La noche de su estreno, Agustina temblaba. Las gradas se fueron llenando, según el ritual cotidiano, hasta copar su capacidad. Como después de cortar y pegar había encontrado que no tenía ni una decena de minutos en su historia, decidió usarla como una proyección previa a la programada. Cuando llegó el momento, puso la cinta, su cinta, y encendió la luz del proyector. La primera escena mostraba el amanecer en el estanque, este mismo desde donde estaban ahora viendo y que se llenaba lentamente de luz. Hubo un murmullo de asombro entre los asistentes. De repente, en la pantalla un grupo de ranas jóvenes saltaban al agua y empezaban a cantar. Hace muchos años no se oía el canto de una rana en el estanque de noche.
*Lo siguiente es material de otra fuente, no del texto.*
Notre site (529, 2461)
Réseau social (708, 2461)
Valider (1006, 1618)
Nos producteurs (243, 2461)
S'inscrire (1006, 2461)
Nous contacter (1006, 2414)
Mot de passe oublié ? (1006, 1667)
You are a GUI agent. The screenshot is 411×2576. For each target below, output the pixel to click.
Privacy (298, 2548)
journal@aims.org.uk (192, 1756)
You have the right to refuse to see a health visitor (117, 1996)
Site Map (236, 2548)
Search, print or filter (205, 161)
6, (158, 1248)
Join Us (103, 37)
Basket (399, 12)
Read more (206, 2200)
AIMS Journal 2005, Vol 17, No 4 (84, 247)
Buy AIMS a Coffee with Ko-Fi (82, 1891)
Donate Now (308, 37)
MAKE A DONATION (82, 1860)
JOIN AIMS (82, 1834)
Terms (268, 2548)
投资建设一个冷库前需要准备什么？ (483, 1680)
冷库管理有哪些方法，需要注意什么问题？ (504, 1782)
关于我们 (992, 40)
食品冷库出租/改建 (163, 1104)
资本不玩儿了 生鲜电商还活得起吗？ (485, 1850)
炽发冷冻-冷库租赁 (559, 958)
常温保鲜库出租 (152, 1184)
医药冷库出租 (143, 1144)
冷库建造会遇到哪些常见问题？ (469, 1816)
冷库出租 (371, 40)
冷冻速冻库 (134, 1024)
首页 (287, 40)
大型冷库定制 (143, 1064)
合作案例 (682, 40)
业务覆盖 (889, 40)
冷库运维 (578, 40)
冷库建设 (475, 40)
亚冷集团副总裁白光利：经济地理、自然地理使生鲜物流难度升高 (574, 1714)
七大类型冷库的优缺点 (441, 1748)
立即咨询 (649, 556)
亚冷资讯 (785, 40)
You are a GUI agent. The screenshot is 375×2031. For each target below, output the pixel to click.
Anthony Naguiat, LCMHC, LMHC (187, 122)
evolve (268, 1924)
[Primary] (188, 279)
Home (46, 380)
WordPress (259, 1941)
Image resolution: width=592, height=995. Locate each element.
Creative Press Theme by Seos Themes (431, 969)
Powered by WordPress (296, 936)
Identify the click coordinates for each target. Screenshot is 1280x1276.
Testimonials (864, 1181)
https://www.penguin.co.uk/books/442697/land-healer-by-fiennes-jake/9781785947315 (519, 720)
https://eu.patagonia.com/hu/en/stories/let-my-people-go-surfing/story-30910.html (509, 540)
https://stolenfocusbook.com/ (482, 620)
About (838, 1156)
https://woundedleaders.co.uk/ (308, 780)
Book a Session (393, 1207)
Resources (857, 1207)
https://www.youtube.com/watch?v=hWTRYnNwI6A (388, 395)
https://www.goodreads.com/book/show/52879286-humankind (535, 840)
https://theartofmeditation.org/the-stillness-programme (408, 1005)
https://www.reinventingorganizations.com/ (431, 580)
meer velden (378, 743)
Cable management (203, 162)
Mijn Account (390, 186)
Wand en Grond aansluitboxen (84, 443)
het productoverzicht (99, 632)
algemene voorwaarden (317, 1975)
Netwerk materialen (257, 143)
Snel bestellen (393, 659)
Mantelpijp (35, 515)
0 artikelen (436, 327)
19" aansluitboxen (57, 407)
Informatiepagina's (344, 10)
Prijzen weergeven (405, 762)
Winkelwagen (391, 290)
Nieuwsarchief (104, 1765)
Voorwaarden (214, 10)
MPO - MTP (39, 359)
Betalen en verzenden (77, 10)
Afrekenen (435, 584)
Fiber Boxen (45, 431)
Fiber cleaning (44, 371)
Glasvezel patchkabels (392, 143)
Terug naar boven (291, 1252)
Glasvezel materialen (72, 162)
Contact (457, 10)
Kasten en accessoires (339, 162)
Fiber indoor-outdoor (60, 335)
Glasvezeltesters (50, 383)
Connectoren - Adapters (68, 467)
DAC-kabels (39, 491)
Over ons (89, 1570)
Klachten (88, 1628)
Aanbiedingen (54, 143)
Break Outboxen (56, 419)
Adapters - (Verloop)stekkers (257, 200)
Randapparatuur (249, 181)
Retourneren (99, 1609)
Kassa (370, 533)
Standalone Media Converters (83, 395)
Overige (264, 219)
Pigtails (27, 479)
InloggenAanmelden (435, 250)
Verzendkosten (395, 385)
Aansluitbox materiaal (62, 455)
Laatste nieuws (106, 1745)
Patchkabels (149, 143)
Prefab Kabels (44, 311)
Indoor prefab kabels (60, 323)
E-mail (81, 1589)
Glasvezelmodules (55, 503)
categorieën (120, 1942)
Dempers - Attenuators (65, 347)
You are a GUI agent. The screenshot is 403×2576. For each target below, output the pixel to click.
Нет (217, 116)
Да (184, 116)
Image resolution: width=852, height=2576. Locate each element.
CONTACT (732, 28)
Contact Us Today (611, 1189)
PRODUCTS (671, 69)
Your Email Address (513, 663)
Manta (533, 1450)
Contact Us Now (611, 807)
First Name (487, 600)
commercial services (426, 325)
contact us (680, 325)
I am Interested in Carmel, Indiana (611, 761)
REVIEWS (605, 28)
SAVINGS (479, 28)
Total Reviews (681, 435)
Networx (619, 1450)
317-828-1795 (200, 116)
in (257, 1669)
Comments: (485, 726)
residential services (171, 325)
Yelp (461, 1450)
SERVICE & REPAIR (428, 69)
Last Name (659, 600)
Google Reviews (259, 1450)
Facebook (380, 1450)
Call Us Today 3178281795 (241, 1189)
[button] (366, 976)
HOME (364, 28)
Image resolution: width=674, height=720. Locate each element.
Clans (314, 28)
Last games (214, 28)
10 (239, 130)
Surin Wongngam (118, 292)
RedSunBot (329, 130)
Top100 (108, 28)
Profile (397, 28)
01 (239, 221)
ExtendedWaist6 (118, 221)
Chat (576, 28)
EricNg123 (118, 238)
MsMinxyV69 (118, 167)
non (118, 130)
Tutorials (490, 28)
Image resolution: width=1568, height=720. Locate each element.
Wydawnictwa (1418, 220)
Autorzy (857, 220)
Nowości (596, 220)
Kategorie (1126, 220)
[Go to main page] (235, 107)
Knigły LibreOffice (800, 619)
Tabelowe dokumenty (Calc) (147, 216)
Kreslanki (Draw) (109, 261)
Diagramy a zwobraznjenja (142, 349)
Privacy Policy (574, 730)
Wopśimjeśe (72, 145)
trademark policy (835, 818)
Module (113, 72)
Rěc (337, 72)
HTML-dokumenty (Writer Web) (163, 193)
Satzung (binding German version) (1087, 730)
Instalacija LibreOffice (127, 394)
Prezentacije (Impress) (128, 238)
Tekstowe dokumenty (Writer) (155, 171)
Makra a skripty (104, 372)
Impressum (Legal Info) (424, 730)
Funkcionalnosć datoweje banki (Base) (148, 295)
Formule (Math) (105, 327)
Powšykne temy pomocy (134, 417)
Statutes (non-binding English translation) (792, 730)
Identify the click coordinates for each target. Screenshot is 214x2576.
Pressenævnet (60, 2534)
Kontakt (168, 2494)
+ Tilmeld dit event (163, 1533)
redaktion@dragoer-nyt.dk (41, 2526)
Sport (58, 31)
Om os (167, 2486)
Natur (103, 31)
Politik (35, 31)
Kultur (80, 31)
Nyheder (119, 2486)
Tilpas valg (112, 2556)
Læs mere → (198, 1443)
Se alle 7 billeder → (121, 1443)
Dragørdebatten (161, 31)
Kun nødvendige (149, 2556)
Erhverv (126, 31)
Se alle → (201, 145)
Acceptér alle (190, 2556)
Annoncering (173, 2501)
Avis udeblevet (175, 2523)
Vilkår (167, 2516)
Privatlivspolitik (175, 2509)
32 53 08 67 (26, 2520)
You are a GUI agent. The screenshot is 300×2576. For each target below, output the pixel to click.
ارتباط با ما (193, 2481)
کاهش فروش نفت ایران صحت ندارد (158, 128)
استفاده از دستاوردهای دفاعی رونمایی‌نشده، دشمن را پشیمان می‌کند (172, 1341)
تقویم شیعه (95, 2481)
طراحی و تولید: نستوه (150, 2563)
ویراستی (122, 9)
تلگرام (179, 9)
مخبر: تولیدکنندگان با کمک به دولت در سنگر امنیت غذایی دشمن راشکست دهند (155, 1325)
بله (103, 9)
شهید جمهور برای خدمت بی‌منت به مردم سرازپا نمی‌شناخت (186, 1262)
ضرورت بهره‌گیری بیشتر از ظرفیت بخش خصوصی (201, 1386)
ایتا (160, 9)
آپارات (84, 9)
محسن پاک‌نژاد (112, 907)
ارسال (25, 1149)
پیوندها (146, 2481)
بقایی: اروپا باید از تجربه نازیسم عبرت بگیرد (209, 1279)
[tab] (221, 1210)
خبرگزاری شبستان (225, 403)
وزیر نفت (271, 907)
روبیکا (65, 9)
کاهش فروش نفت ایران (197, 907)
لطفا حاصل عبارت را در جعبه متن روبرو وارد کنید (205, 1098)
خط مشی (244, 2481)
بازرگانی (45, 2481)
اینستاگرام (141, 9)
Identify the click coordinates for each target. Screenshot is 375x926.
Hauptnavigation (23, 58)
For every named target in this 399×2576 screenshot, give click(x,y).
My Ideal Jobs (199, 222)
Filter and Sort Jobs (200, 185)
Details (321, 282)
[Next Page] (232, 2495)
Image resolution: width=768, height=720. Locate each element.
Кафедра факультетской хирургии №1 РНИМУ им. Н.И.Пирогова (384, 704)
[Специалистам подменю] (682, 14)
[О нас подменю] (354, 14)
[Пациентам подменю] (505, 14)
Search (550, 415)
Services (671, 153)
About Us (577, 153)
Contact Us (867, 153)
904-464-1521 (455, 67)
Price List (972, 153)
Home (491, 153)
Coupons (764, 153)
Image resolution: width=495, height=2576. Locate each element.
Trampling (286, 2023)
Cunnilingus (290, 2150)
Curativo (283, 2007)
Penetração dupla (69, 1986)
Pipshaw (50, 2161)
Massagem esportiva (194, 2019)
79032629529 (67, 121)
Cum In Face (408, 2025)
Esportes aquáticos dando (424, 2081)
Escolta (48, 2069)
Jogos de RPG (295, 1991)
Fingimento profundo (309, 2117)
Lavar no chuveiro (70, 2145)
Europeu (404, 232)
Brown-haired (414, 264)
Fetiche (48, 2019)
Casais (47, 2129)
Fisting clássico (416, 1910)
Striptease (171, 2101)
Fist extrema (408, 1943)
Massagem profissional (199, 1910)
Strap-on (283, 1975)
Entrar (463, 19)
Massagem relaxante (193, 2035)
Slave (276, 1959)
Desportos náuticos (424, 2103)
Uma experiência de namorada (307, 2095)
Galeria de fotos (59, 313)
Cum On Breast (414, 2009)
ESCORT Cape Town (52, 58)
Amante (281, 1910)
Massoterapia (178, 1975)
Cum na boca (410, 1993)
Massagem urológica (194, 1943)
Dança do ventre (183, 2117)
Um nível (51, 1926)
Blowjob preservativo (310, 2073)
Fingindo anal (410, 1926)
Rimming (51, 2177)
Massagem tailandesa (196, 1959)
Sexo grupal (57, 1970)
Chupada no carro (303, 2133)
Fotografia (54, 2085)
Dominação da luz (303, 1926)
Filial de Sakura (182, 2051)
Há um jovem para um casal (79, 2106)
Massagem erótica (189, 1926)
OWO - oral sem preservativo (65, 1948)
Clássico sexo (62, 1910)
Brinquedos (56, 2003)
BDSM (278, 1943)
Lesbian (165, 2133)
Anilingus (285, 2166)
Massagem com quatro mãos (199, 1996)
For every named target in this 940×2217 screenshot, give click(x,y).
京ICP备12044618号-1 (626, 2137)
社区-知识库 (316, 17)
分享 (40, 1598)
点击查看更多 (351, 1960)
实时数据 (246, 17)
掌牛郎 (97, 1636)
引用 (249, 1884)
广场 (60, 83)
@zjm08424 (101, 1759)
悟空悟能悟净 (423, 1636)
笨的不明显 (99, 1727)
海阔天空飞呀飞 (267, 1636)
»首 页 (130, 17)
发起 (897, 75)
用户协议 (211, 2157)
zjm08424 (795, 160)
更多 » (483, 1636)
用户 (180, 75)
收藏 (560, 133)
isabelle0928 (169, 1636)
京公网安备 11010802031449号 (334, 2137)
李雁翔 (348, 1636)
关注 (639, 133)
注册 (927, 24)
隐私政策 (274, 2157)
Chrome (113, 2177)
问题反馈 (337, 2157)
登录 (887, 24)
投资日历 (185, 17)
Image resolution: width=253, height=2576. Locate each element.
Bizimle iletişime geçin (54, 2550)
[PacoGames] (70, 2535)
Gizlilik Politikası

Y ahí estaba, en la pantalla, como si fuera posible ver fantasmas.

 

La escena se interrumpía torpemente y daba paso a un recorrido por el camino de los topos, que a su vez se cortaba para rodear la ceiba deteniéndose en los nombre grabados en ella, los más viejos cubiertos ya de corteza, los más nuevos todavía brillantes de savia (un zorro, reciente abuelo, aplaudió al ver el nombre de su nieto). Durante ocho minutos y treinta segundos el bosque estuvo en la pantalla. Cuando la luz blanca indicó el final de su corto, Agustina se apresuró a poner la película de esa noche, la echó a rodar, e intentó concentrarse en la historia. Quizás habría logrado vencer sus nervios, y concentrarse, pero había un murmurar constante a su alrededor. Voces llenando la noche.

 

—¿Vieron la ceiba?
—No sabía que las ranas cantaran…
—Sí, yo le elegí el nombre.
—No sabía que estuviera pasando eso con los ratones, ¡hay que hacer algo para ayudarles!
—Por ese camino paso todos los días.

 

Agustina, angustiada, descubrió que nadie veía la película. La tarea de las ranas era llenar esa noche, antes del día de descanso, y ahora, por culpa suya, nadie estaba atento a la proyección. Si saber qué hacer, ante las voces cada vez más altas, buscó a su alrededor y congelada en su sitio junto al proyector vio que se acercaba, nadando despacio, una de las ranas viejas. Aguardó su llegada con el frío de lo inevitable. La anciana se acercó a ella y señaló la pantalla.

 

—Nadie está viendo la película —dijo, Agustina no sabía que responder, excusarse no serviría de nada; antes de que pudiera decir cualquier cosa llegó, clara, la voz del zorro desde las gradas. Estaba llamándola, llamándolas. Se giraron hacia él para escuchar.

 

—Hola, disculpen, creo, creo que hablo por todos, no sé si sea posible, pero, si es posible, si se puede, podrían, tal vez, ¿podrían volver a poner la otra película?